As horror indie Don’t Knock Twice (2017) seems to prove, sometimes it just takes an unstoppably evil hag to help strengthen the bond between an estranged (and equally troubled) mother and daughter. Director Caradog James (The Machine, 2014) and screenwriters Mark Huckerby and Nick Ostler (Howl, 2015) develop a creepy mythos that takes on an urban-legend-bleeding-into-reality approach, but the two women at the center really are what holds the film together. Doubling as a mother-daughter reconciliation drama and a fright flick with a supernatural presence, Don’t Knock Twice wants to have it both ways — and often recalls Lights Out (2016) in both of those similar aims — but despite a shaky final third, it is an effective twofer in its own right.

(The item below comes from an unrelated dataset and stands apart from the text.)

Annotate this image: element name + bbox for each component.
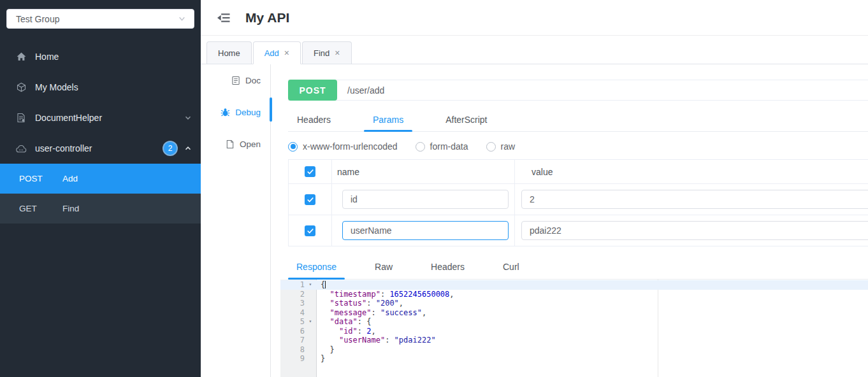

Due to her long battle with addiction, American sculptor Jess (Katee Sackhoff) had to give up daughter Chloe (Lucy Boynton). Now happily married to British banker Ben (Richard Mylan), she has moved back across the pond permanently and wants to rebuild her relationship with Chloe after nine years. When Jess applies to get custody and visits her teenage daughter at a children’s home, Chloe tells her mother off and refuses to go live with her. Later that night, Chloe and her boyfriend, Danny (Jordan Bolger), visit a small, dilapidated house next to a highway where a young boy went missing. It was the former home of an alleged witch named Mary Aminov, dubbed “Ginger” for her red hair, and it is said that if one knocks on her door not once but twice, Mary’s ghost will return. After Danny mysteriously disappears and Chloe realizes she will be next, she shows up at the door of Jess and Ben’s country manor in the middle of the night. Jess might not believe her daughter at first, thinking Chloe is just acting out, until she sees old Mary in her dreams.

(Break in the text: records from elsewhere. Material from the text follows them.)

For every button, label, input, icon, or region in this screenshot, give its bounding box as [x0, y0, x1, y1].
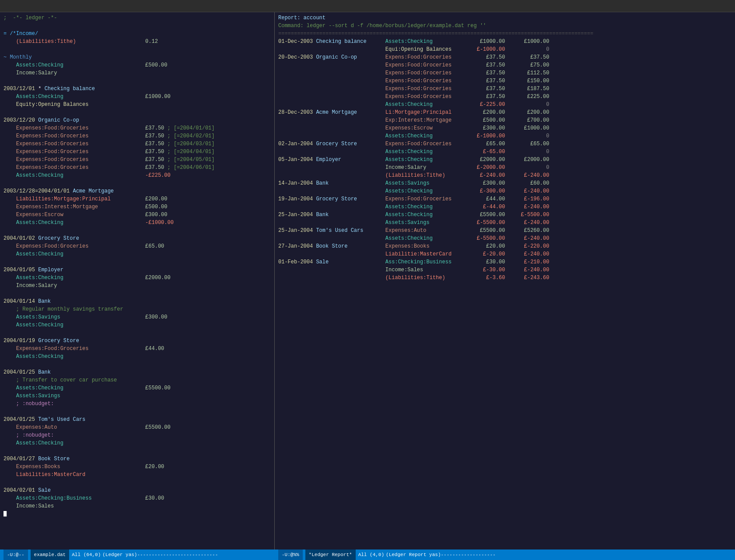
- left-line: Assets:Savings £300.00: [4, 313, 271, 321]
- left-line: 2004/01/14 Bank: [4, 298, 271, 305]
- report-row: 02-Jan-2004 Grocery Store Expens:Food:Gr…: [278, 140, 732, 148]
- left-line: Expenses:Food:Groceries £37.50 ; [=2004/…: [4, 132, 271, 140]
- report-row: Expens:Food:Groceries £37.50 £150.00: [278, 77, 732, 85]
- report-row: Equi:Opening Balances £-1000.00 0: [278, 46, 732, 53]
- left-line: Assets:Checking:Business £30.00: [4, 494, 271, 502]
- left-line: ; :nobudget:: [4, 400, 271, 408]
- report-row: Assets:Checking £-1000.00 0: [278, 132, 732, 140]
- report-row: Assets:Savings £-5500.00 £-240.00: [278, 219, 732, 227]
- left-line: ~ Monthly: [4, 53, 271, 61]
- report-row: 25-Jan-2004 Tom's Used Cars Expenses:Aut…: [278, 227, 732, 234]
- left-line: Assets:Checking -£225.00: [4, 172, 271, 179]
- left-line: 2004/01/27 Book Store: [4, 455, 271, 463]
- left-line: [4, 479, 271, 486]
- report-row: Expenses:Escrow £300.00 £1000.00: [278, 124, 732, 132]
- left-line: [4, 258, 271, 266]
- report-row: Expens:Food:Groceries £37.50 £75.00: [278, 61, 732, 69]
- left-line: [4, 77, 271, 85]
- status-bar-right: -U:@%% *Ledger Report* All (4,0) (Ledger…: [278, 550, 732, 560]
- report-row: Assets:Checking £-44.00 £-240.00: [278, 203, 732, 211]
- left-line: Assets:Savings: [4, 392, 271, 400]
- report-divider: ========================================…: [278, 30, 732, 38]
- report-row: 25-Jan-2004 Bank Assets:Checking £5500.0…: [278, 211, 732, 219]
- left-line: Assets:Checking: [4, 321, 271, 329]
- status-bar: -U:@-- example.dat All (64,0) (Ledger ya…: [0, 550, 735, 560]
- right-position: All (4,0): [358, 552, 384, 557]
- left-line: Expenses:Books £20.00: [4, 463, 271, 471]
- report-row: 28-Dec-2003 Acme Mortgage Li:Mortgage:Pr…: [278, 108, 732, 116]
- left-line: Equity:Opening Balances: [4, 101, 271, 108]
- status-bar-left: -U:@-- example.dat All (64,0) (Ledger ya…: [4, 550, 278, 560]
- left-line: Expenses:Food:Groceries £37.50 ; [=2004/…: [4, 156, 271, 164]
- left-line: ; -*- ledger -*-: [4, 14, 271, 22]
- left-line: Liabilities:MasterCard: [4, 471, 271, 479]
- left-line: Expenses:Auto £5500.00: [4, 424, 271, 431]
- left-line: [4, 290, 271, 298]
- left-line: Assets:Checking £1000.00: [4, 93, 271, 101]
- report-row: 05-Jan-2004 Employer Assets:Checking £20…: [278, 156, 732, 164]
- left-line: [4, 46, 271, 53]
- left-filename: example.dat: [31, 550, 70, 560]
- left-line: Assets:Checking £5500.00: [4, 384, 271, 392]
- left-line: [4, 227, 271, 234]
- left-line: Expenses:Food:Groceries £37.50 ; [=2004/…: [4, 124, 271, 132]
- left-line: ; :nobudget:: [4, 431, 271, 439]
- left-line: Assets:Checking £2000.00: [4, 274, 271, 282]
- left-line: [4, 108, 271, 116]
- report-row: (Liabilities:Tithe) £-3.60 £-243.60: [278, 274, 732, 282]
- left-line: (Liabilities:Tithe) 0.12: [4, 38, 271, 46]
- report-row: Income:Salary £-2000.00 0: [278, 164, 732, 172]
- report-command: Command: ledger --sort d -f /home/borbus…: [278, 22, 732, 30]
- left-line: = /*Income/: [4, 30, 271, 38]
- report-header: Report: account: [278, 14, 732, 22]
- left-line: Assets:Checking £500.00: [4, 61, 271, 69]
- left-line: ; Transfer to cover car purchase: [4, 376, 271, 384]
- report-row: Expens:Food:Groceries £37.50 £225.00: [278, 93, 732, 101]
- report-row: Expens:Food:Groceries £37.50 £112.50: [278, 69, 732, 77]
- report-row: (Liabilities:Tithe) £-240.00 £-240.00: [278, 172, 732, 179]
- left-line: Expenses:Interest:Mortgage £500.00: [4, 203, 271, 211]
- left-line: █: [4, 510, 271, 518]
- left-line: Assets:Checking: [4, 439, 271, 447]
- left-line: 2004/01/25 Bank: [4, 368, 271, 376]
- report-row: Assets:Checking £-225.00 0: [278, 101, 732, 108]
- right-pane[interactable]: Report: accountCommand: ledger --sort d …: [275, 12, 735, 550]
- left-line: 2003/12/20 Organic Co-op: [4, 116, 271, 124]
- left-line: 2004/01/25 Tom's Used Cars: [4, 416, 271, 424]
- right-mode: -U:@%%: [278, 550, 303, 560]
- left-line: Income:Salary: [4, 282, 271, 290]
- left-line: Expenses:Food:Groceries £65.00: [4, 242, 271, 250]
- left-line: Income:Salary: [4, 69, 271, 77]
- report-row: Assets:Checking £-5500.00 £-240.00: [278, 234, 732, 242]
- right-filename: *Ledger Report*: [305, 550, 356, 560]
- left-line: 2004/02/01 Sale: [4, 486, 271, 494]
- left-line: [4, 22, 271, 30]
- left-line: 2003/12/28=2004/01/01 Acme Mortgage: [4, 187, 271, 195]
- left-line: ; Regular monthly savings transfer: [4, 305, 271, 313]
- left-line: [4, 360, 271, 368]
- left-line: 2003/12/01 * Checking balance: [4, 85, 271, 93]
- left-mode-name: (Ledger yas)----------------------------: [102, 552, 218, 557]
- report-row: Income:Sales £-30.00 £-240.00: [278, 266, 732, 274]
- report-row: 01-Feb-2004 Sale Ass:Checking:Business £…: [278, 258, 732, 266]
- left-line: Expenses:Food:Groceries £37.50 ; [=2004/…: [4, 140, 271, 148]
- left-line: Expenses:Food:Groceries £37.50 ; [=2004/…: [4, 164, 271, 172]
- left-line: [4, 408, 271, 416]
- report-row: 27-Jan-2004 Book Store Expenses:Books £2…: [278, 242, 732, 250]
- left-mode: -U:@--: [4, 550, 28, 560]
- report-row: 01-Dec-2003 Checking balance Assets:Chec…: [278, 38, 732, 46]
- title-bar: [0, 0, 735, 12]
- left-line: Expenses:Food:Groceries £37.50 ; [=2004/…: [4, 148, 271, 156]
- report-row: Expens:Food:Groceries £37.50 £187.50: [278, 85, 732, 93]
- left-line: 2004/01/19 Grocery Store: [4, 337, 271, 345]
- left-line: 2004/01/02 Grocery Store: [4, 234, 271, 242]
- left-line: [4, 447, 271, 455]
- right-mode-name: (Ledger Report yas)-------------------: [386, 552, 496, 557]
- left-line: Assets:Checking: [4, 250, 271, 258]
- left-line: Assets:Checking -£1000.00: [4, 219, 271, 227]
- left-line: [4, 329, 271, 337]
- left-pane[interactable]: ; -*- ledger -*- = /*Income/ (Liabilitie…: [0, 12, 275, 550]
- report-row: Assets:Checking £-300.00 £-240.00: [278, 187, 732, 195]
- report-row: Exp:Interest:Mortgage £500.00 £700.00: [278, 116, 732, 124]
- left-line: [4, 179, 271, 187]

The characters certainly matter and so do the scares in Don’t Knock Twice, a creeping horror drama rooted in the real world but dipping its toes into a grim Brothers Grimm fairy tale. Directed by Caradog James, the film is crafted with a pall of disquiet and foreboding that’s never undone by foolish character decisions for the sake of propelling the narrative forward. Jess and Chloe are already in a tough spot before they even become preyed upon by the witchy Mary Aminov, and the script never lets them off the hook too easily. The healing journey Chloe takes with Jess under the most fantastical of circumstances still rings emotionally true, and the two actors commit to help earn the film’s emotional through-line.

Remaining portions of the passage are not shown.